Note: This bug is displayed in read-only format because the product is no longer active in Red Hat Bugzilla.

Bug 1524058

Summary: gluster peer command stops working with unhelpful error messages when DNS doens't work
Product: [Community] GlusterFS Reporter: nh2 <nh2-redhatbugzilla>
Component: glusterdAssignee: Vishal Pandey <vpandey>
Status: CLOSED NOTABUG QA Contact:
Severity: medium Docs Contact:
Priority: medium    
Version: mainlineCC: amukherj, bugs, moagrawa, srakonde
Target Milestone: ---Keywords: Triaged
Target Release: ---   
Hardware: Unspecified   
OS: Unspecified   
Whiteboard:
Fixed In Version: Doc Type: If docs needed, set a value
Doc Text:
Story Points: ---
Clone Of: Environment:
Last Closed: 2019-09-18 09:06:22 UTC Type: Bug
Regression: --- Mount Type: ---
Documentation: --- CRM:
Verified Versions: Category: ---
oVirt Team: --- RHEL 7.3 requirements from Atomic Host:
Cloudforms Team: --- Target Upstream Version:
Embargoed:

Description nh2 2017-12-09 17:44:38 UTC
Description of problem:

Gluster 3.12.3 on Linux.

Consider the following outputs. None of that makes any sense to me:


[root@node-1:~]# time gluster peer probe status
peer probe: success. Host status port 24007 already in peer list

real  0m10.060s


[root@node-1:~]# time gluster peer status
peer status: failed

real  0m0.051s


[root@node-1:~]# time gluster pool list
pool list: failed

real  0m0.050s


[root@node-1:~]# gluster peer probe 10.0.0.1
peer probe: success. Probe on localhost not needed

[root@node-1:~]# gluster peer probe 10.0.0.2
peer probe: success. Host 10.0.0.2 port 24007 already in peer list


[root@node-1:~]# gluster peer detach status
peer detach: failed: One of the peers is probably down. Check with 'peer status'


[root@node-1:~]# gluster peer status
peer status: failed



First, when I run `gluster peer probe status` (which is not a reasonable command, as it now thinks that `status` is a hostname), why does it say "peer probe: success. Host status port 24007 already in peer list"? That makes no sense, there is no host called "status" in my network.

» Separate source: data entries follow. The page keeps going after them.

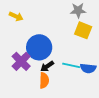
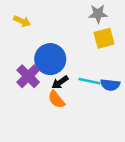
yellow square: (83, 30) -> (104, 38), turned -36
orange semicircle: (44, 80) -> (56, 99), turned 140

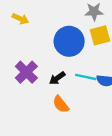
blue circle: (50, 59) -> (69, 41), moved
orange semicircle: (56, 99) -> (61, 104), moved

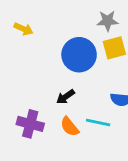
purple cross: (26, 72) -> (30, 124), moved, turned -30
cyan line: (86, 77) -> (98, 123), moved

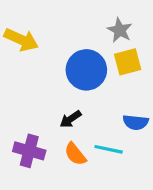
gray star: (108, 21) -> (120, 30), turned 30
yellow arrow: (23, 29) -> (21, 40), size x1.5

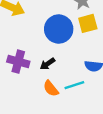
cyan line: (109, 149) -> (74, 85), turned -30
purple cross: (29, 151) -> (18, 62), moved

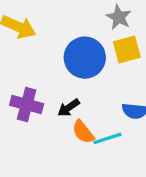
orange semicircle: (51, 88) -> (83, 132), moved

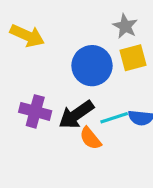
black arrow: (69, 108) -> (76, 115), size x1.6
cyan line: (107, 138) -> (114, 118), moved

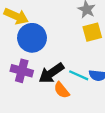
blue circle: (92, 66) -> (32, 38), moved
cyan line: (114, 118) -> (79, 75), turned 42

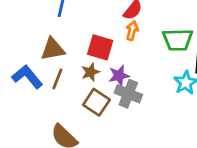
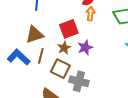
red square: (100, 47) -> (69, 29), turned -30
gray cross: (128, 94) -> (79, 81), moved
brown square: (96, 102) -> (60, 69), moved

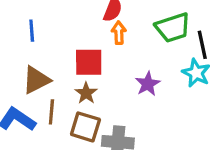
red square: (69, 29) -> (89, 62), turned 30
purple star: (85, 48) -> (148, 84), moved

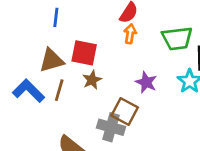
red square: (89, 62) -> (84, 53), moved
purple star: (148, 84) -> (146, 82), turned -30
brown square: (85, 127) -> (125, 111), moved

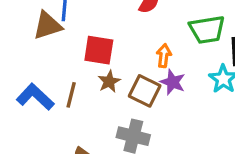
orange arrow: (130, 34) -> (164, 56), moved
brown triangle: (52, 60) -> (47, 26), moved
brown square: (125, 111) -> (145, 91), moved

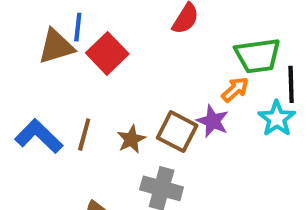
red square: (99, 50) -> (107, 53), moved, turned 36
orange arrow: (164, 56) -> (235, 89), moved, turned 40
brown star: (109, 81) -> (131, 139), moved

Next, `gluster peer status` fails; the error message in extremely unhelpful "peer status: failed" as it contains no information on the failure.

Later probes of e.g. `10.0.0.1` suggest that there's already a working "peer list" with some contents, but apparently I have no way at all to list those peers.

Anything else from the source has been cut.